A dispetto della sua “deriva” commerciale, la Giornata Internazionale della donna dovrebbe essere soprattutto occasione di denuncia del mancato raggiungimento della piena parità.
La Giornata è stata istituita ufficialmente dall’ONU nel 1977. C’è chi fa risalire la scelta della data alla partecipazione di molte operaie russe alla grande manifestazione del 1917 contro la Prima Guerra Mondiale (evento che diede il via alla Rivoluzione comunista); chi, invece, fa riferimento all’incendio che nel 1911 uccise 134 lavoratrici in una fabbrica di camicie di New York.
Di fatto, al di là delle origini della data e dell’istituzione ufficiale nel 1977, già nei primi decenni del Novecento si cominciò in più parti del mondo a celebrare la Giornata della Donna. In Italia s’iniziò nel 1922, ma fu celebrata solo per pochi anni, perché l’avvento del regime mussoliniano portò ad un’estremizzazione di quel pensiero maschilista che permeava la società, e che vedeva la donna come angelo del focolare, relegata ad una “funzione” di cura dei figli, del marito e della casa.
Si dovette attendere il crollo della dittatura fascista e la fine della Seconda Guerra Mondiale perché le celebrazioni della Giornata fossero riprese.
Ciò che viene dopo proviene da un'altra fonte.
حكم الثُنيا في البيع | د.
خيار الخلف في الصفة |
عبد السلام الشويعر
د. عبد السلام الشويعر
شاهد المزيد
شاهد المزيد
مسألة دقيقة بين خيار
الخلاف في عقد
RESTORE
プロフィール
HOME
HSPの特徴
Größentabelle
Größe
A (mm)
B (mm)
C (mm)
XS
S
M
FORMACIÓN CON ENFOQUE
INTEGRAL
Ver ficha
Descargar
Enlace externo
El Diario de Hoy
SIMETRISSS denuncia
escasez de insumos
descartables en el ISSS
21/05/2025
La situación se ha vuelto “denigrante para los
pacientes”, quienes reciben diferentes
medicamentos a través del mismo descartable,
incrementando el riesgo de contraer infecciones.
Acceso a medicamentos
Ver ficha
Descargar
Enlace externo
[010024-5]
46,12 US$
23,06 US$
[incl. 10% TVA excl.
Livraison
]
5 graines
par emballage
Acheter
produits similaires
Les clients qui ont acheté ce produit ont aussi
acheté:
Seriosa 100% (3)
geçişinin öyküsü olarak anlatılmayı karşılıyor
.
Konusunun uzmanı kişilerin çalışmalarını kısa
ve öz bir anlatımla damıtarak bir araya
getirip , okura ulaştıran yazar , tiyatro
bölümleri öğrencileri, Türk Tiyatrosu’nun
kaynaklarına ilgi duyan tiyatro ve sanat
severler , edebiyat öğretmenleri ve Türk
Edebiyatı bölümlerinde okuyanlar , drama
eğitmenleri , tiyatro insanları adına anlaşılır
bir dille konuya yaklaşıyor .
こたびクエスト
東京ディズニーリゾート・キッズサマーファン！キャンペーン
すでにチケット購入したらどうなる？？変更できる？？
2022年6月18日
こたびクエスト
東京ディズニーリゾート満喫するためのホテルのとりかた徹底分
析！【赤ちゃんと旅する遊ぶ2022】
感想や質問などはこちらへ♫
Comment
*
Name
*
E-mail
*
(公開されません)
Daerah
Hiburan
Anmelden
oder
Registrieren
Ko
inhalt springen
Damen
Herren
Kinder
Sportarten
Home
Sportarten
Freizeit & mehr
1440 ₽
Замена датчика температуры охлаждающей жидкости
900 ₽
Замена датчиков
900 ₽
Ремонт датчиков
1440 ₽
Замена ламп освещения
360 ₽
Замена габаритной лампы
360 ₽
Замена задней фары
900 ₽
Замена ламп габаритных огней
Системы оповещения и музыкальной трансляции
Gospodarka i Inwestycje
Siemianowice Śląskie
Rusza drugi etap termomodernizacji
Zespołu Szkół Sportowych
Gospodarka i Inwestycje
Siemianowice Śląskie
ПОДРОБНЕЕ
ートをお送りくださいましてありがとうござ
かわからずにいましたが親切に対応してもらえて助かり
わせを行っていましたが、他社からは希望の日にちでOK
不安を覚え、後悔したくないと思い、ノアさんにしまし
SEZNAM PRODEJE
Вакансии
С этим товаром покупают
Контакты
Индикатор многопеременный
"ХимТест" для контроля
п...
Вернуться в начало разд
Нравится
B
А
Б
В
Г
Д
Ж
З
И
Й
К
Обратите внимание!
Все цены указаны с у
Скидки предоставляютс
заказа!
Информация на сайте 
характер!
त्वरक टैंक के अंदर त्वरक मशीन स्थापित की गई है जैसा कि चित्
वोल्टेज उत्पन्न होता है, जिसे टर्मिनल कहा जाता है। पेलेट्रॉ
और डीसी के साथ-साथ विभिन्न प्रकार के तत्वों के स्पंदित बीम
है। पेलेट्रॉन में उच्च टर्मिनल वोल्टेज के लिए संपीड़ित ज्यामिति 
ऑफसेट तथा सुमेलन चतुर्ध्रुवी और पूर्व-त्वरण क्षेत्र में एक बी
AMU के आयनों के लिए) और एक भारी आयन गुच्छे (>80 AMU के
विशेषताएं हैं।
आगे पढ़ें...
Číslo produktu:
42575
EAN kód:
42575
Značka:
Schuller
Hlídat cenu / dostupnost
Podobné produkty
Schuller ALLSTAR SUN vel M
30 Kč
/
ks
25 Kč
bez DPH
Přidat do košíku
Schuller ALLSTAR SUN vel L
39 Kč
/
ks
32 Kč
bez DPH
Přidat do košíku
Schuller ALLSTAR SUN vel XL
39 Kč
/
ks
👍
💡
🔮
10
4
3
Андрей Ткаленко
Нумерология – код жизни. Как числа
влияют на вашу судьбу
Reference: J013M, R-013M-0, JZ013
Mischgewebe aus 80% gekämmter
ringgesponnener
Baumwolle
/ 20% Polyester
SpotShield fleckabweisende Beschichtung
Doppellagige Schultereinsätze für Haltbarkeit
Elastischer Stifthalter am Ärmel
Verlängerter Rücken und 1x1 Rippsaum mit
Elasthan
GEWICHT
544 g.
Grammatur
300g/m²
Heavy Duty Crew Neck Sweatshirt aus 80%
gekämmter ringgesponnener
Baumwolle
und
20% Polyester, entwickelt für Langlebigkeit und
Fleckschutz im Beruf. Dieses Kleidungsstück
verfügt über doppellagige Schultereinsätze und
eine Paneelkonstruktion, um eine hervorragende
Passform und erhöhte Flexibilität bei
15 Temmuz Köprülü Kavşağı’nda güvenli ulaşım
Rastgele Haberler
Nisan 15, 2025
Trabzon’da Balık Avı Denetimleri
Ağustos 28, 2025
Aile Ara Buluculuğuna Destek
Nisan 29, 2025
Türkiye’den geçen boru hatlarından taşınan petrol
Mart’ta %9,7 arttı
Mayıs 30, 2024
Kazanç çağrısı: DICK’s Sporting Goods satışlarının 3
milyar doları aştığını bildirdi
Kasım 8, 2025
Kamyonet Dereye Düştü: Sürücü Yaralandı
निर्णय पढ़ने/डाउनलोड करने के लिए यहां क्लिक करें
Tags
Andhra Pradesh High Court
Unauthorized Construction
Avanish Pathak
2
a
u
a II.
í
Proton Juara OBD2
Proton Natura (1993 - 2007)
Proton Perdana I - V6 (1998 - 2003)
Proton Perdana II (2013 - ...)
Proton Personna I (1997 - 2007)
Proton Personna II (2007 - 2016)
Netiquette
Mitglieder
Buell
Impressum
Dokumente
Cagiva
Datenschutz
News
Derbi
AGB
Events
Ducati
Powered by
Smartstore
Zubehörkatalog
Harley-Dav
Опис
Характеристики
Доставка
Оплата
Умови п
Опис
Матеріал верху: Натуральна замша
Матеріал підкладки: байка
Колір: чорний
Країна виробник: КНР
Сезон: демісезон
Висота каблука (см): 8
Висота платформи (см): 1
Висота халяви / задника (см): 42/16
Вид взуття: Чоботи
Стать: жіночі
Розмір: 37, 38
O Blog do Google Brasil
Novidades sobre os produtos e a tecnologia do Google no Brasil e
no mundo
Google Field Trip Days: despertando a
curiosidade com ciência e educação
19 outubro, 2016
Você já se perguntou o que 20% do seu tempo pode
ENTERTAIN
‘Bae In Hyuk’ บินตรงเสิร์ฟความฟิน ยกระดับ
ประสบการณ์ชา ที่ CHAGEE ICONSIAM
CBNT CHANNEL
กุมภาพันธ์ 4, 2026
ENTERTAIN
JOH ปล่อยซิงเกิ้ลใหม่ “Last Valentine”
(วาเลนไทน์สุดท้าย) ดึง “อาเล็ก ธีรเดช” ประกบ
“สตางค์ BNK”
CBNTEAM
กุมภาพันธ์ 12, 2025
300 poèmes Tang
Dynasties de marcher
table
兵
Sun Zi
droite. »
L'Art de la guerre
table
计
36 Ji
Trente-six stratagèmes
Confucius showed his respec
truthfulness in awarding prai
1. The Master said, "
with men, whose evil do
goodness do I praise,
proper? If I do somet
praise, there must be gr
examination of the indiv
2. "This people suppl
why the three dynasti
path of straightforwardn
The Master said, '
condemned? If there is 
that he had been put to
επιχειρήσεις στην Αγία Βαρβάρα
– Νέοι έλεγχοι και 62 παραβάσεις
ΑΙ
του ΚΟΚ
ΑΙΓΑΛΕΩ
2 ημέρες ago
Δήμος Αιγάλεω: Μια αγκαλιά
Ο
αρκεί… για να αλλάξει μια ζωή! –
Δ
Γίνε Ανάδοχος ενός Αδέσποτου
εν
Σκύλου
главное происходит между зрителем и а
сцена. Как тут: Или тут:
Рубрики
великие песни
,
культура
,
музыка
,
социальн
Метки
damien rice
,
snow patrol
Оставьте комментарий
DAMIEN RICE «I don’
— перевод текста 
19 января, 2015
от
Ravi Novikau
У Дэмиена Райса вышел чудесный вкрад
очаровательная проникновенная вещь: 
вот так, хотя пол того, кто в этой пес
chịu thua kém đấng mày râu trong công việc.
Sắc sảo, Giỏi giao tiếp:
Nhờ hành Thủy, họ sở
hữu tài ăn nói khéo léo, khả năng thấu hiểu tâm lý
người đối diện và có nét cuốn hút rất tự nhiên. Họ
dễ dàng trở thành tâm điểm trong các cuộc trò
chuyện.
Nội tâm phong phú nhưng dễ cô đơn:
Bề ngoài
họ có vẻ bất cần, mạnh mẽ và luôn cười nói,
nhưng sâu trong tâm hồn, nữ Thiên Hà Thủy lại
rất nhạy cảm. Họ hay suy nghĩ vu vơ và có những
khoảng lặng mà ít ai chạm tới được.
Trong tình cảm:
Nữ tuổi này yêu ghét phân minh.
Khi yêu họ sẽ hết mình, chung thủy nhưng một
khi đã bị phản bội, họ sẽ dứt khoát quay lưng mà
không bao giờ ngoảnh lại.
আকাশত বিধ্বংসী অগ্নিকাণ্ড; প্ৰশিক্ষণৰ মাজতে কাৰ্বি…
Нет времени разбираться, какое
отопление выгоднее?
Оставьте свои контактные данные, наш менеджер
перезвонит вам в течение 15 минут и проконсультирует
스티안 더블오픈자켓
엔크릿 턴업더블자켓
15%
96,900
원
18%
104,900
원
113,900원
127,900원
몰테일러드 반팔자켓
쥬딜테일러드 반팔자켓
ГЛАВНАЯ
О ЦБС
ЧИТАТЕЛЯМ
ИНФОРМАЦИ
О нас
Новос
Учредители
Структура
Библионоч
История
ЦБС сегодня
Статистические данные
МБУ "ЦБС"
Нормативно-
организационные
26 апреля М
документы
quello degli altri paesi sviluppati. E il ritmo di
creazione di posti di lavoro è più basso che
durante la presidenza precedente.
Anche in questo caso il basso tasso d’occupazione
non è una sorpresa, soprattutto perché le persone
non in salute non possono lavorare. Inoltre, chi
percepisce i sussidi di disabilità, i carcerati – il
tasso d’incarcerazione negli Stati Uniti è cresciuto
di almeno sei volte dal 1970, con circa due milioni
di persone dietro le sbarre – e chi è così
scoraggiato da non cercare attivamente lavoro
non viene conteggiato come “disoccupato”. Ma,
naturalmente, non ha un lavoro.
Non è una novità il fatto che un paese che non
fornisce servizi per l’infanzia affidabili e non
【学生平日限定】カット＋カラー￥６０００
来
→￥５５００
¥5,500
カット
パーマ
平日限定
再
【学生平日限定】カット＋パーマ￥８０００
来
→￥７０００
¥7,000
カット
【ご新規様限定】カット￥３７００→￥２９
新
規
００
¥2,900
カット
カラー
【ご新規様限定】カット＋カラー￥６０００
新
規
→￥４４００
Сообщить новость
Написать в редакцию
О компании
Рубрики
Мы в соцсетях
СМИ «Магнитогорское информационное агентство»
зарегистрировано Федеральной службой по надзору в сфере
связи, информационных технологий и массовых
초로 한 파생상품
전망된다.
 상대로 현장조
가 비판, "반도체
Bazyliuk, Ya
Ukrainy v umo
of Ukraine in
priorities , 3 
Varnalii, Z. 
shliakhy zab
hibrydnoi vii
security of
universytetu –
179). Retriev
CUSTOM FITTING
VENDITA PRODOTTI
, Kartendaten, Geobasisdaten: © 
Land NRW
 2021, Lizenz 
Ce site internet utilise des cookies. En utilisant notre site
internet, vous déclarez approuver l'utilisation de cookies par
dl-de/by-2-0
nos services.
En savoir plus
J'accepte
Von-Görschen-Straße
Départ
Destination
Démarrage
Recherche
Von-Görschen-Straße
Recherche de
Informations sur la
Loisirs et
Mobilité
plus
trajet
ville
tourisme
Anche se, di fatto, tanti segni di consapevolezza e lotta erano stati piantati proprio durante il conflitto globale. Come quelli narrati nel romanzo di Laura Cappellazzo Come braci sotto la cenere: la storia – ispirata a fatti realmente accaduti – delle ragazze che nel 1943 fondarono l’Associazione Guide Italiane (confluita in seguito nell’AGESCI). Una vera rivoluzione che seppe infrangere i pregiudizi e le discriminazioni, promuovendo la parità e formando le donne affinché potessero entrare a pieno titolo nella società, dando un fondamentale contributo alla ricostruzione.
Un esempio da ricordare, in queste nuove celebrazioni dell’8 marzo.